Extracted page text data:
Content starts

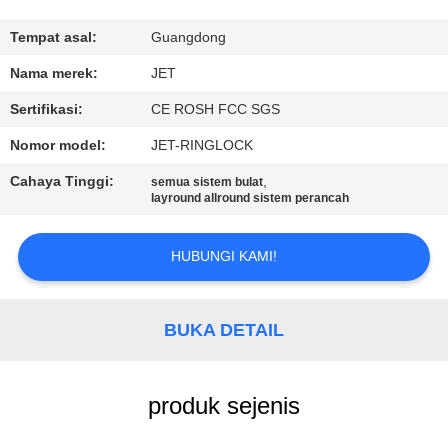
KUALITAS
Tempat asal:
Guangdong
HUBUNGI
Nama merek:
JET
KAMI
Sertifikasi:
CE ROSH FCC SGS
Nomor model:
JET-RINGLOCK
PERMINTAAN
Cahaya Tinggi:
,
semua sistem bulat
PENAWARAN
layround allround sistem perancah
SITEMAP
HUBUNGI KAMI!
PRIVACY
BUKA DETAIL
POLICY
produk sejenis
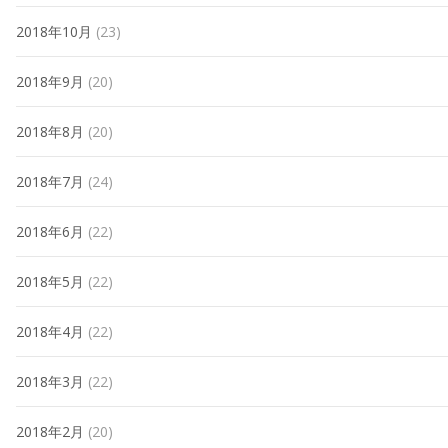
2018年10月
(23)
2018年9月
(20)
2018年8月
(20)
2018年7月
(24)
2018年6月
(22)
2018年5月
(22)
2018年4月
(22)
2018年3月
(22)
2018年2月
(20)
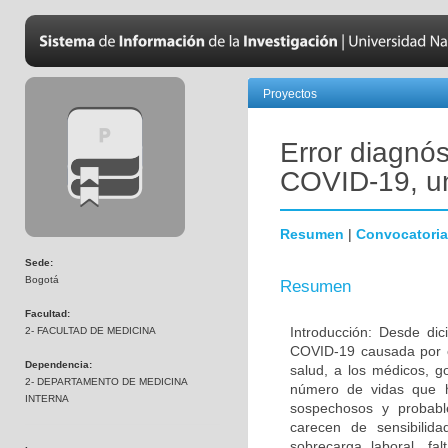
Proyectos
Error diagnós
COVID-19, un
Resumen
|
Convocatoria
Sede:
Bogotá
Resumen
Facultad:
Introducción: Desde di
2- FACULTAD DE MEDICINA
COVID-19 causada por e
Dependencia:
salud, a los médicos, 
2- DEPARTAMENTO DE MEDICINA
número de vidas que ha
INTERNA
sospechosos y probabl
carecen de sensibilida
sobrecarga laboral, fa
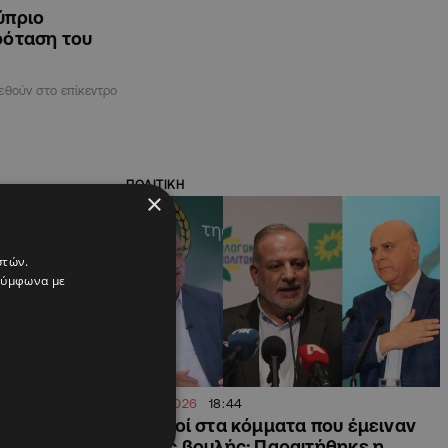
ύπριο
ρόταση του
εθούν στο επίκεντρο
ΠΟΛΙΤΙΚΗ
×
στών.
 σύμφωνα με
07.06.2026
18:44
 πράγματα για
Τριγμοί στα κόμματα που έμειναν
ρριψαν
εκτός βουλής: Παραιτήθηκε η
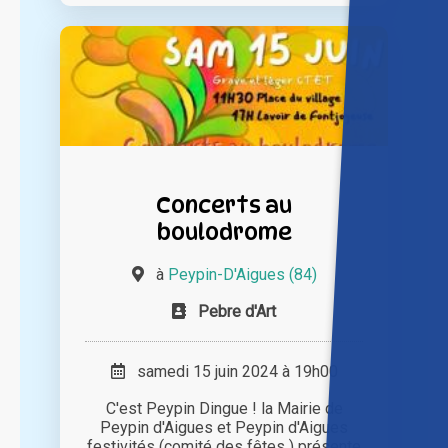
Concerts au
boulodrome
à
Peypin-D'Aigues (84)
Pebre d'Art
samedi 15 juin 2024 à 19h00
C'est Peypin Dingue ! la Mairie de
Peypin d'Aigues et Peypin d'Aigues
festivités (comité des fêtes ) présente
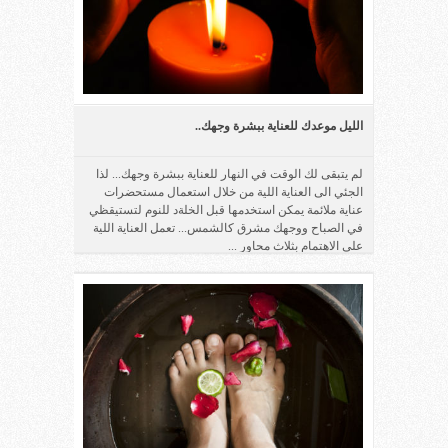
الليل موعدك للعناية ببشرة وجهك..
لم يتبقى لك الوقت في النهار للعناية ببشرة وجهك... لذا
الجئي الى العناية اللية من خلال استعمال مستحضرات
عناية ملائمة يمكن استخدمها قبل الخلةد للنوم لتستيقظي
في الصباح ووجهك مشرق كالشمس... تعمل العناية اللية
على الاهتمام بثلاث محاور ...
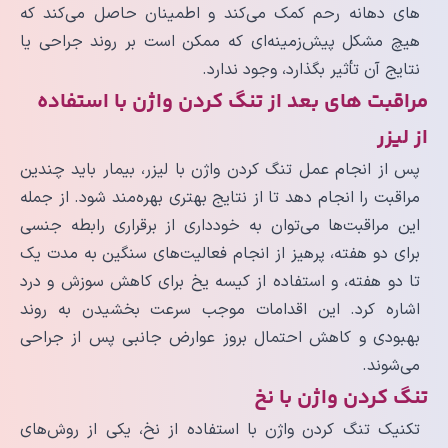
های دهانه رحم کمک می‌کند و اطمینان حاصل می‌کند که
هیچ مشکل پیش‌زمینه‌ای که ممکن است بر روند جراحی یا
نتایج آن تأثیر بگذارد، وجود ندارد.
مراقبت های بعد از تنگ کردن واژن با استفاده
از لیزر
پس از انجام عمل تنگ کردن واژن با لیزر، بیمار باید چندین
مراقبت را انجام دهد تا از نتایج بهتری بهره‌مند شود. از جمله
این مراقبت‌ها می‌توان به خودداری از برقراری رابطه جنسی
برای دو هفته، پرهیز از انجام فعالیت‌های سنگین به مدت یک
تا دو هفته، و استفاده از کیسه یخ برای کاهش سوزش و درد
اشاره کرد. این اقدامات موجب سرعت بخشیدن به روند
بهبودی و کاهش احتمال بروز عوارض جانبی پس از جراحی
می‌شوند.
تنگ کردن واژن با نخ
تکنیک تنگ کردن واژن با استفاده از نخ، یکی از روش‌های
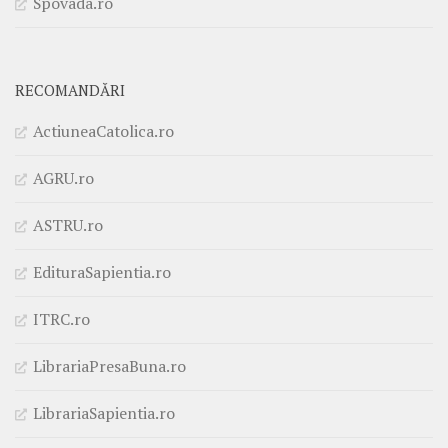
Spovada.ro
RECOMANDĂRI
ActiuneaCatolica.ro
AGRU.ro
ASTRU.ro
EdituraSapientia.ro
ITRC.ro
LibrariaPresaBuna.ro
LibrariaSapientia.ro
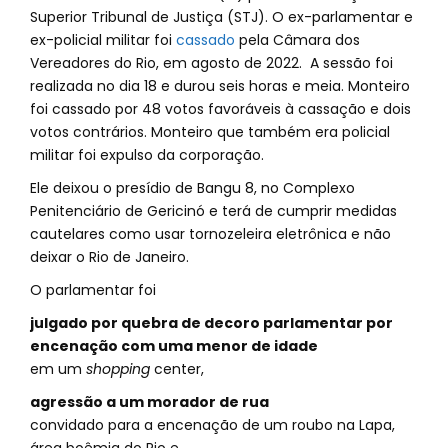
Superior Tribunal de Justiça (STJ). O ex-parlamentar e
ex-policial militar foi
cassado
pela Câmara dos
Vereadores do Rio, em agosto de 2022. A sessão foi
realizada no dia 18 e durou seis horas e meia. Monteiro
foi cassado por 48 votos favoráveis à cassação e dois
votos contrários. Monteiro que também era policial
militar foi expulso da corporação.
Ele deixou o presídio de Bangu 8, no Complexo
Penitenciário de Gericinó e terá de cumprir medidas
cautelares como usar tornozeleira eletrônica e não
deixar o Rio de Janeiro.
O parlamentar foi
julgado por quebra de decoro parlamentar por
encenação com uma menor de idade
em um
shopping
center,
agressão a um morador de rua
convidado para a encenação de um roubo na Lapa,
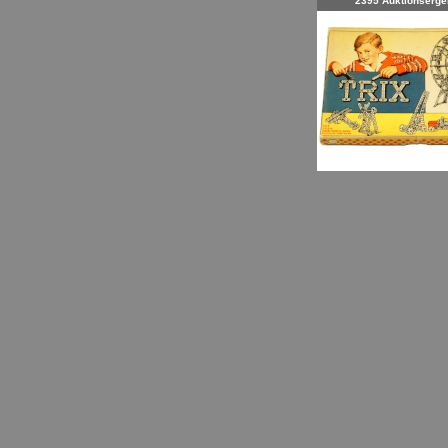
2395 Auktionserge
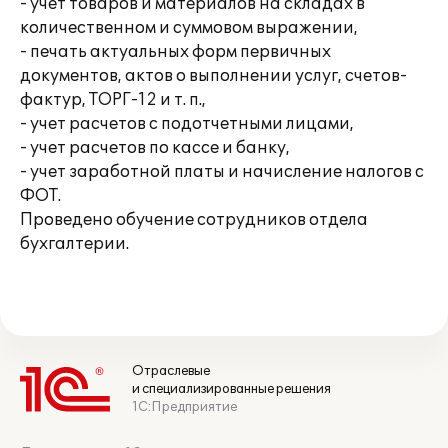
- учет товаров и материалов на складах в
количественном и суммовом выражении,
- печать актуальных форм первичных
документов, актов о выполнении услуг, счетов-
фактур, ТОРГ-12 и т. п.,
- учет расчетов с подотчетными лицами,
- учет расчетов по кассе и банку,
- учет заработной платы и начисление налогов с
ФОТ.
Проведено обучение сотрудников отдела
бухгалтерии.
Отраслевые
и специализированные решения
1С:Предприятие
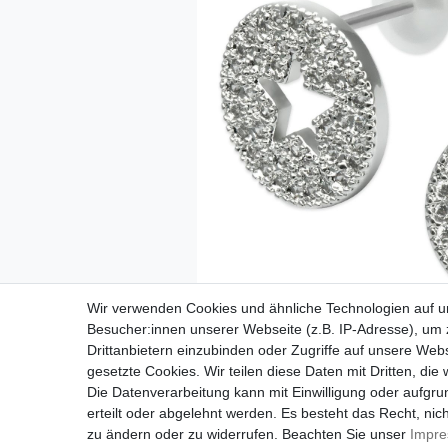
Wir verwenden Cookies und ähnliche Technologien auf 
Besucher:innen unserer Webseite (z.B. IP-Adresse), um z
Drittanbietern einzubinden oder Zugriffe auf unsere Webs
gesetzte Cookies. Wir teilen diese Daten mit Dritten, die
Die Datenverarbeitung kann mit Einwilligung oder aufgru
erteilt oder abgelehnt werden. Es besteht das Recht, nich
zu ändern oder zu widerrufen. Beachten Sie unser
Impr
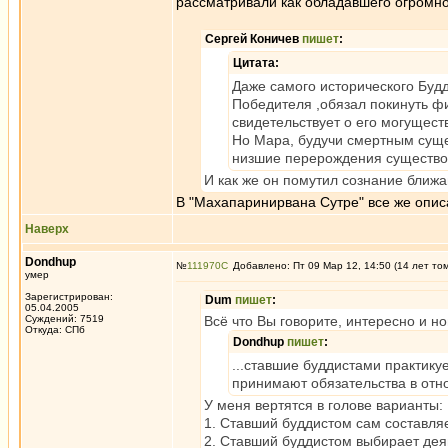
рассматривали как обладавшего огромной
Сергей Коничев
пишет
:
Цитата:
Даже самого исторического Буд
Победителя ,обязал покинуть фи
свидетельствует о его могуществ
Но Мара, будучи смертным сущес
низшие перерождения существом а
И как же он помутил сознание ближ
В "Махапаринирвана Сутре" все же опис
Наверх
Dondhup
№
111970
Добавлено: Пт 09 Мар 12, 14:50 (14 лет то
умер
Зарегистрирован:
Dum
пишет
:
05.04.2005
Суждений: 7519
Всё что Вы говорите, интересно и н
Откуда: СПб
Dondhup
пишет
:
...ставшие буддистами практикуе
принимают обязательства в от
У меня вертятся в голове варианты:
1. Ставший буддистом сам составляе
2. Ставший буддистом выбирает дея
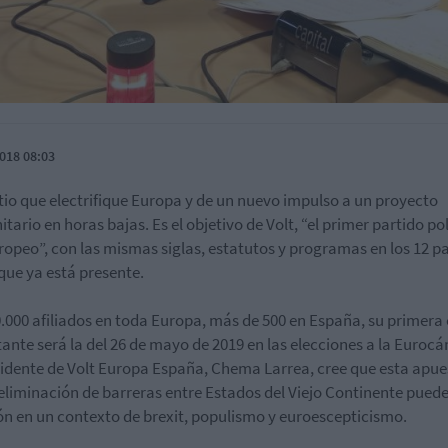
018 08:03
tio que electrifique Europa y de un nuevo impulso a un proyecto
tario en horas bajas. Es el objetivo de Volt, “el primer partido pol
opeo”, con las mismas siglas, estatutos y programas en los 12 pa
 que ya está presente.
.000 afiliados en toda Europa, más de 500 en España, su primera 
ante será la del 26 de mayo de 2019 en las elecciones a la Euroc
sidente de Volt Europa España, Chema Larrea, cree que esta apue
 eliminación de barreras entre Estados del Viejo Continente puede 
ón en un contexto de brexit, populismo y euroescepticismo.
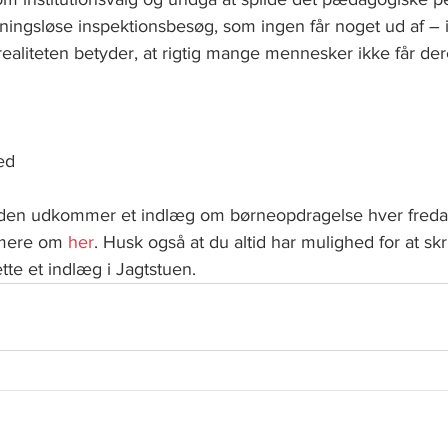
ingsløse inspektionsbesøg, som ingen får noget ud af – i
i realiteten betyder, at rigtig mange mennesker ikke får de
ed
siden udkommer et indlæg om børneopdragelse hver freda
 mere om 
her
. Husk også at du altid har mulighed for at skr
te et indlæg i Jagtstuen.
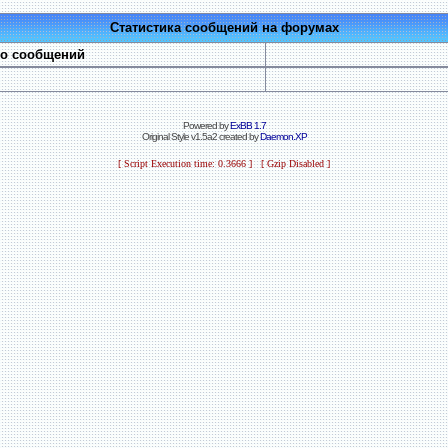
Статистика сообщений на форумах
во сообщений
Powered by
ExBB 1.7
Original Style v1.5a2 created by
Daemon.XP
[ Script Execution time: 0.3666 ] [ Gzip Disabled ]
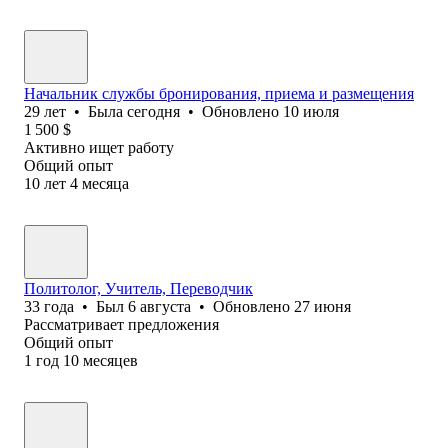
Начальник службы бронирования, приема и размещения
29
лет
•
Была
сегодня
•
Обновлено
10 июля
1 500
$
Активно ищет работу
Общий опыт
10
лет
4
месяца
Политолог, Учитель, Переводчик
33
года
•
Был
6 августа
•
Обновлено
27 июня
Рассматривает предложения
Общий опыт
1
год
10
месяцев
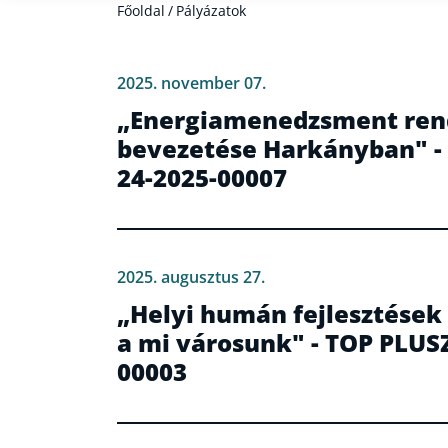
Főoldal
/
Pályázatok
2025. november 07.
„Energiamenedzsment rends
bevezetése Harkányban" -
24-2025-00007
2025. augusztus 27.
„Helyi humán fejlesztések 
a mi városunk" - TOP PLUSZ
00003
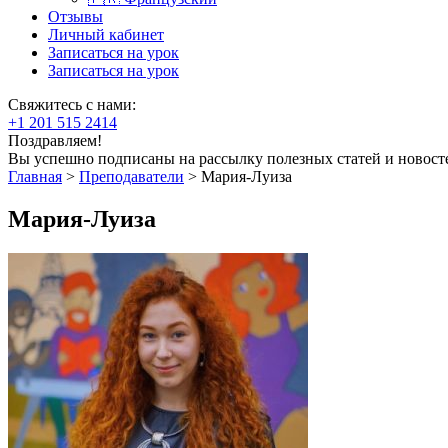
Отзывы
Личный кабинет
Записаться на урок
Записаться на урок
Свяжитесь с нами:
+1 201 515 2414
Поздравляем!
Вы успешно подписаны на рассылку полезных статей и новост
Главная
>
Преподаватели
>
Мария-Луиза
Мария-Луиза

Content ends

• **Task to complete**
Set down the records above exactly, leaving out pictures.

• **Output for this task**
KUALITAS
Tempat asal:
Guangdong
HUBUNGI
Nama merek:
JET
KAMI
Sertifikasi:
CE ROSH FCC SGS
Nomor model:
JET-RINGLOCK
PERMINTAAN
Cahaya Tinggi:
,
semua sistem bulat
PENAWARAN
layround allround sistem perancah
SITEMAP
HUBUNGI KAMI!
PRIVACY
BUKA DETAIL
POLICY
produk sejenis
2018年10月
(23)
2018年9月
(20)
2018年8月
(20)
2018年7月
(24)
2018年6月
(22)
2018年5月
(22)
2018年4月
(22)
2018年3月
(22)
2018年2月
(20)
Proyectos
Error diagnós
COVID-19, un
Resumen
|
Convocatoria
Sede:
Bogotá
Resumen
Facultad:
Introducción: Desde di
2- FACULTAD DE MEDICINA
COVID-19 causada por e
Dependencia:
salud, a los médicos, 
2- DEPARTAMENTO DE MEDICINA
número de vidas que ha
INTERNA
sospechosos y probabl
carecen de sensibilida
sobrecarga laboral, fa
ύπριο
ρόταση του
εθούν στο επίκεντρο
ΠΟΛΙΤΙΚΗ
×
στών.
 σύμφωνα με
07.06.2026
18:44
 πράγματα για
Τριγμοί στα κόμματα που έμειναν
ρριψαν
εκτός βουλής: Παραιτήθηκε η
Concerts au
boulodrome
à
Peypin-D'Aigues (84)
Pebre d'Art
samedi 15 juin 2024 à 19h00
C'est Peypin Dingue ! la Mairie de
Peypin d'Aigues et Peypin d'Aigues
festivités (comité des fêtes ) présente
الليل موعدك للعناية ببشرة وجهك..
لم يتبقى لك الوقت في النهار للعناية ببشرة وجهك... لذا
الجئي الى العناية اللية من خلال استعمال مستحضرات
عناية ملائمة يمكن استخدمها قبل الخلةد للنوم لتستيقظي
في الصباح ووجهك مشرق كالشمس... تعمل العناية اللية
على الاهتمام بثلاث محاور ...
های دهانه رحم کمک می‌کند و اطمینان حاصل می‌کند که
هیچ مشکل پیش‌زمینه‌ای که ممکن است بر روند جراحی یا
نتایج آن تأثیر بگذارد، وجود ندارد.
مراقبت های بعد از تنگ کردن واژن با استفاده
از لیزر
پس از انجام عمل تنگ کردن واژن با لیزر، بیمار باید چندین
مراقبت را انجام دهد تا از نتایج بهتری بهره‌مند شود. از جمله
این مراقبت‌ها می‌توان به خودداری از برقراری رابطه جنسی
برای دو هفته، پرهیز از انجام فعالیت‌های سنگین به مدت یک
تا دو هفته، و استفاده از کیسه یخ برای کاهش سوزش و درد
اشاره کرد. این اقدامات موجب سرعت بخشیدن به روند
بهبودی و کاهش احتمال بروز عوارض جانبی پس از جراحی
می‌شوند.
تنگ کردن واژن با نخ
تکنیک تنگ کردن واژن با استفاده از نخ، یکی از روش‌های
Spovada.ro
RECOMANDĂRI
ActiuneaCatolica.ro
AGRU.ro
ASTRU.ro
EdituraSapientia.ro
ITRC.ro
LibrariaPresaBuna.ro
LibrariaSapientia.ro
Superior Tribunal de Justiça (STJ). O ex-parlamentar e
ex-policial militar foi
cassado
pela Câmara dos
Vereadores do Rio, em agosto de 2022. A sessão foi
realizada no dia 18 e durou seis horas e meia. Monteiro
foi cassado por 48 votos favoráveis à cassação e dois
votos contrários. Monteiro que também era policial
militar foi expulso da corporação.
Ele deixou o presídio de Bangu 8, no Complexo
Penitenciário de Gericinó e terá de cumprir medidas
cautelares como usar tornozeleira eletrônica e não
deixar o Rio de Janeiro.
O parlamentar foi
julgado por quebra de decoro parlamentar por
encenação com uma menor de idade
em um
shopping
center,
agressão a um morador de rua
convidado para a encenação de um roubo na Lapa,
2395 Auktionserge
- учет товаров и материалов на складах в
количественном и суммовом выражении,
- печать актуальных форм первичных
документов, актов о выполнении услуг, счетов-
фактур, ТОРГ-12 и т. п.,
- учет расчетов с подотчетными лицами,
- учет расчетов по кассе и банку,
- учет заработной платы и начисление налогов с
ФОТ.
Проведено обучение сотрудников отдела
бухгалтерии.
Отраслевые
и специализированные решения
1С:Предприятие
Wir verwenden Cookies und ähnliche Technologien auf 
Besucher:innen unserer Webseite (z.B. IP-Adresse), um z
Drittanbietern einzubinden oder Zugriffe auf unsere Webs
gesetzte Cookies. Wir teilen diese Daten mit Dritten, die
Die Datenverarbeitung kann mit Einwilligung oder aufgru
erteilt oder abgelehnt werden. Es besteht das Recht, nich
zu ändern oder zu widerrufen. Beachten Sie unser
Impr
рассматривали как обладавшего огромной
Сергей Коничев
пишет
:
Цитата:
Даже самого исторического Буд
Победителя ,обязал покинуть фи
свидетельствует о его могуществ
Но Мара, будучи смертным сущес
низшие перерождения существом а
И как же он помутил сознание ближ
В "Махапаринирвана Сутре" все же опис
Наверх
Dondhup
№
111970
Добавлено: Пт 09 Мар 12, 14:50 (14 лет то
умер
Зарегистрирован:
Dum
пишет
:
05.04.2005
Суждений: 7519
Всё что Вы говорите, интересно и н
Откуда: СПб
Dondhup
пишет
:
...ставшие буддистами практикуе
принимают обязательства в от
У меня вертятся в голове варианты:
1. Ставший буддистом сам составляе
2. Ставший буддистом выбирает дея
018 08:03
tio que electrifique Europa y de un nuevo impulso a un proyecto
tario en horas bajas. Es el objetivo de Volt, “el primer partido pol
opeo”, con las mismas siglas, estatutos y programas en los 12 pa
 que ya está presente.
.000 afiliados en toda Europa, más de 500 en España, su primera 
ante será la del 26 de mayo de 2019 en las elecciones a la Euroc
sidente de Volt Europa España, Chema Larrea, cree que esta apue
 eliminación de barreras entre Estados del Viejo Continente puede 
ón en un contexto de brexit, populismo y euroescepticismo.
ingsløse inspektionsbesøg, som ingen får noget ud af – i
i realiteten betyder, at rigtig mange mennesker ikke får de
ed
siden udkommer et indlæg om børneopdragelse hver freda
 mere om 
her
. Husk også at du altid har mulighed for at skr
te et indlæg i Jagtstuen.
Статистика сообщений на форумах
во сообщений
Powered by
ExBB 1.7
Original Style v1.5a2 created by
Daemon.XP
[ Script Execution time: 0.3666 ] [ Gzip Disabled ]
Начальник службы бронирования, приема и размещения
29
лет
•
Была
сегодня
•
Обновлено
10 июля
1 500
$
Активно ищет работу
Общий опыт
10
лет
4
месяца
Политолог, Учитель, Переводчик
33
года
•
Был
6 августа
•
Обновлено
27 июня
Рассматривает предложения
Общий опыт
1
год
10
месяцев
Főoldal
/
Pályázatok
2025. november 07.
„Energiamenedzsment rends
bevezetése Harkányban" -
24-2025-00007
2025. augusztus 27.
„Helyi humán fejlesztések 
a mi városunk" - TOP PLUSZ
00003
Отзывы
Личный кабинет
Записаться на урок
Записаться на урок
Свяжитесь с нами:
+1 201 515 2414
Поздравляем!
Вы успешно подписаны на рассылку полезных статей и новост
Главная
>
Преподаватели
>
Мария-Луиза
Мария-Луиза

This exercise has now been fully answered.